The film’s director, cinematographer and editor, Sarah Singh, is half Punjabi — on her father’s side she traces her ancestry to the Maharajas of Patiala. The other half is North American. While most of her conscious life has been lived in the West, Singh seems to have a link to the subcontinent deep enough to facilitate her journey through it. The experience of belonging at least in part to more than one culture may have been instrumental in nurturing the empathy with which she reflects on aspects of this momentous event.
The film does not attempt to explore the whys and wherefores of Partition or to lay the blame for the carnage that followed at any particular door. It deals with what Sarah refers to as the ‘subtle trauma’ that haunts the older generation and has in places been passed down to the younger generation.
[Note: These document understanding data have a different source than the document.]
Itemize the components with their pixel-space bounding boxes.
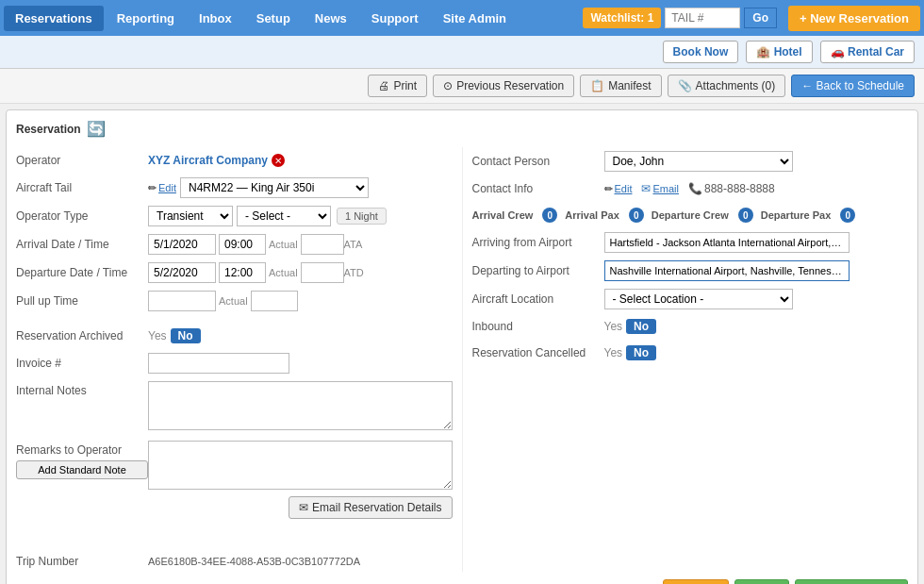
arrival-pax-label: Arrival Pax [565,209,619,221]
operator-type-select[interactable]: Transient [148,206,233,226]
pullup-input[interactable] [148,291,216,311]
nav-inbox[interactable]: Inbox [188,6,243,31]
nav-reporting[interactable]: Reporting [106,6,186,31]
nav-support[interactable]: Support [360,6,430,31]
back-to-schedule-button[interactable]: ← Back to Schedule [791,75,915,97]
print-icon: 🖨 [378,79,389,92]
go-button[interactable]: Go [744,8,777,28]
nav-reservations[interactable]: Reservations [4,6,104,31]
contact-email-icon: ✉ [641,182,651,195]
departing-to-label: Departing to Airport [472,264,604,277]
remarks-row: Remarks to Operator Add Standard Note ✉ … [16,437,453,523]
operator-label: Operator [16,154,148,167]
arrival-date-input[interactable] [148,234,216,255]
departure-crew-badge[interactable]: 0 [738,208,753,223]
phone-icon: 📞 [688,182,702,195]
contact-phone: 888-888-8888 [704,182,775,195]
cancel-button[interactable]: Cancel [663,579,728,584]
inbound-no-button[interactable]: No [626,319,656,334]
hotel-button[interactable]: 🏨 Hotel [746,41,812,63]
arriving-from-input[interactable] [604,232,850,253]
print-button[interactable]: 🖨 Print [368,75,427,97]
contact-info-row: Contact Info ✏ Edit ✉ Email 📞 888-888-88… [472,175,909,202]
contact-email-link[interactable]: Email [652,183,679,194]
attachment-icon: 📎 [678,79,692,92]
atd-label: ATD [344,267,364,278]
invoice-row: Invoice # [16,349,453,377]
email-reservation-details-button[interactable]: ✉ Email Reservation Details [289,496,452,519]
archived-row: Reservation Archived Yes No [16,323,453,349]
remove-operator-button[interactable]: ✕ [272,154,285,167]
action-buttons: Cancel Save Save And Close [16,572,908,584]
invoice-input[interactable] [148,353,289,374]
rental-car-button[interactable]: 🚗 Rental Car [820,41,915,63]
ata-label: ATA [344,239,363,250]
arrival-actual-input[interactable] [301,234,344,255]
cancelled-toggle: Yes No [604,345,657,360]
trip-number-row: Trip Number A6E6180B-34EE-4088-A53B-0C3B… [16,551,453,572]
arrival-time-input[interactable] [219,234,266,255]
cancelled-no-button[interactable]: No [626,345,656,360]
contact-person-select[interactable]: Doe, John [604,151,793,172]
pullup-label: Pull up Time [16,294,148,308]
operator-row: Operator XYZ Aircraft Company ✕ [16,147,453,174]
archived-yes-label: Yes [148,329,167,342]
pullup-actual-input[interactable] [251,291,298,311]
archived-toggle: Yes No [148,328,201,343]
new-reservation-button[interactable]: + New Reservation [788,6,920,31]
manifest-icon: 📋 [590,79,604,92]
aircraft-edit-link[interactable]: Edit [158,182,176,193]
departure-time-input[interactable] [219,262,266,283]
aircraft-tail-row: Aircraft Tail ✏ Edit N4RM22 — King Air 3… [16,174,453,202]
top-navigation: Reservations Reporting Inbox Setup News … [0,0,924,36]
second-bar: Book Now 🏨 Hotel 🚗 Rental Car [0,36,924,69]
departure-pax-badge[interactable]: 0 [840,208,855,223]
section-title: Reservation 🔄 [16,120,908,138]
refresh-icon[interactable]: 🔄 [87,120,106,138]
archived-no-button[interactable]: No [171,328,201,343]
departure-date-input[interactable] [148,262,216,283]
right-panel: Contact Person Doe, John Contact Info ✏ … [462,147,909,572]
aircraft-location-select[interactable]: - Select Location - [604,289,793,309]
operator-type-label: Operator Type [16,209,148,223]
night-badge: 1 Night [337,208,387,225]
contact-edit-link[interactable]: Edit [615,183,633,194]
tail-input[interactable] [665,8,740,28]
arriving-from-label: Arriving from Airport [472,236,604,249]
nav-site-admin[interactable]: Site Admin [432,6,518,31]
remarks-textarea[interactable] [148,441,453,490]
arrival-crew-badge[interactable]: 0 [542,208,557,223]
inbound-row: Inbound Yes No [472,313,909,340]
add-standard-note-button[interactable]: Add Standard Note [16,460,148,479]
book-now-button[interactable]: Book Now [663,41,739,63]
previous-reservation-button[interactable]: ⊙ Previous Reservation [433,75,574,97]
watchlist-button[interactable]: Watchlist: 1 [583,8,661,28]
save-button[interactable]: Save [734,579,789,584]
attachments-button[interactable]: 📎 Attachments (0) [668,75,786,97]
internal-notes-textarea[interactable] [148,381,453,430]
contact-person-row: Contact Person Doe, John [472,147,909,175]
trip-number-label: Trip Number [16,555,148,568]
cancelled-row: Reservation Cancelled Yes No [472,340,909,366]
cancelled-yes-label: Yes [604,346,623,359]
departure-actual-input[interactable] [301,262,344,283]
departing-to-input[interactable] [604,260,850,281]
manifest-button[interactable]: 📋 Manifest [580,75,661,97]
nav-news[interactable]: News [304,6,358,31]
save-and-close-button[interactable]: Save And Close [795,579,908,584]
main-content: Reservation 🔄 Operator XYZ Aircraft Comp… [6,109,918,584]
watchlist-area: Watchlist: 1 Go [583,8,777,28]
arrival-pax-badge[interactable]: 0 [629,208,644,223]
inbound-toggle: Yes No [604,319,657,334]
nav-setup[interactable]: Setup [245,6,302,31]
invoice-label: Invoice # [16,357,148,370]
arrival-actual-label: Actual [269,239,298,250]
select-secondary[interactable]: - Select - [237,206,331,226]
aircraft-select[interactable]: N4RM22 — King Air 350i [180,177,369,198]
archived-label: Reservation Archived [16,329,148,342]
previous-icon: ⊙ [443,79,453,92]
remarks-label: Remarks to Operator [16,441,148,457]
operator-value[interactable]: XYZ Aircraft Company [148,154,268,167]
arriving-from-row: Arriving from Airport [472,228,909,257]
aircraft-location-row: Aircraft Location - Select Location - [472,285,909,313]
This is the feeling of being torn asunder from one’s land, the need to fashion another identity in the new land.
We do hear the horror stories that are endemic to Partition, but there is always the redeeming human element. A Sikh gentleman who shelters his Muslim friends, a person who travels across the border to Pakistan to hand over an ‘amanat’ left behind. There is nostalgia on the Indian side, some questioning on the Pakistani side on the outcomes of the event.
The opening sequence is perhaps the most revealing. There is a dissolve from a shot of a Kohli woman on the Rajasthan side of the border, dressed in a colourful sari with her distinctive bangles, dissolving into a shot of the same landscape on the Tharparkar side — another woman walking, who is hard to distinguish from the first one. Read over the two sequences, ‘India’ and ‘Pakistan.’
Singh is fascinated by the continuities in culture and heritage that survive, in spite of the erection of the border and all the disputes that have been enacted since. The bitterness of the parting is most evident in the Kashmir sequence where a Kashmiri openly laments the miserable existence that has fallen to the lot of his people, as they face state oppression.
The film has some stunning visual sequences, set to music that mirrors the culture of each region it visits, from Kashmir to Kutch. It is amazing to learn that most of the evocative pieces were recorded en route, with no prior arrangement or additional recording equipment.
The sense of place is palpable in the film and its textures weave a portrait of the rich and diverse culture of the subcontinent. A series of pithy interviews put across views on the historical event and its aftermath. These range from the cool speak of Shiv Shankar Menon, then India’s Foreign Secretary, to the analytical discourse of Raza Kazim in Lahore to the animated lament of the Sindhi Hindus of Kutch, desolate at the loss of the homeland.
The interviews build up point and counterpoint by cutting back and forth from one person to the other at a rapid pace. The pace can take its toll of the viewer, but the filmmaker asserts that it is meant to be as overwhelming as the event itself. At the same time, it gives no one point of view dominance over the other.
Sarah does not go into the darker side of the Pakistani story, perhaps because that side of the story has been told once too often. She does highlight what is, in a sense, a denial of a common history and heritage. The film raises the question of reconciliation as a return to a state of coexistence that was once second nature to the Hindus, Muslims and Sikhs of the subcontinent. How this is to come about, we are not sure. The Sky Below is a film that will not please those who are looking for easy answers. It does, however, raise all the right questions.